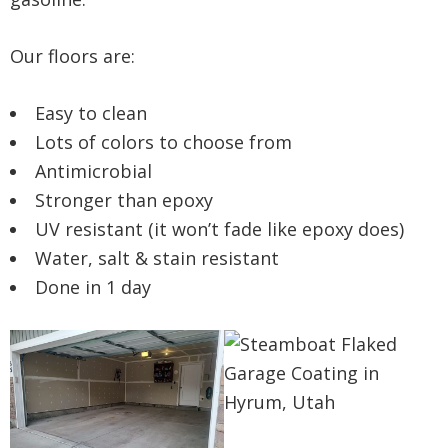
Our floors are:
Easy to clean
Lots of colors to choose from
Antimicrobial
Stronger than epoxy
UV resistant (it won’t fade like epoxy does)
Water, salt & stain resistant
Done in 1 day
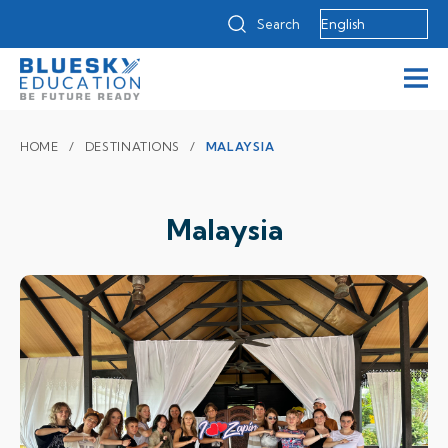
Search
HOME
DESTINATIONS
MALAYSIA
Malaysia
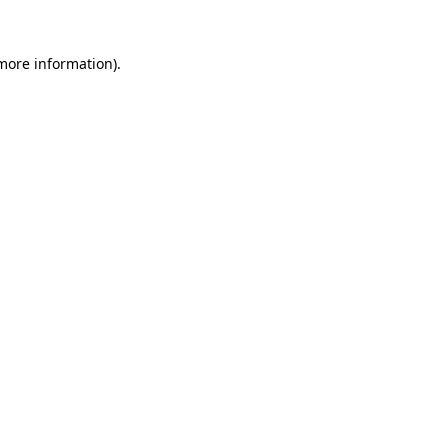
 more information).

****

Your task: Your copy of the data should match it exactly, apart from the images, which are omitted.

Task solution:
Our floors are:
Easy to clean
Lots of colors to choose from
Antimicrobial
Stronger than epoxy
UV resistant (it won’t fade like epoxy does)
Water, salt & stain resistant
Done in 1 day
Search
HOME
DESTINATIONS
MALAYSIA
Malaysia
 more information).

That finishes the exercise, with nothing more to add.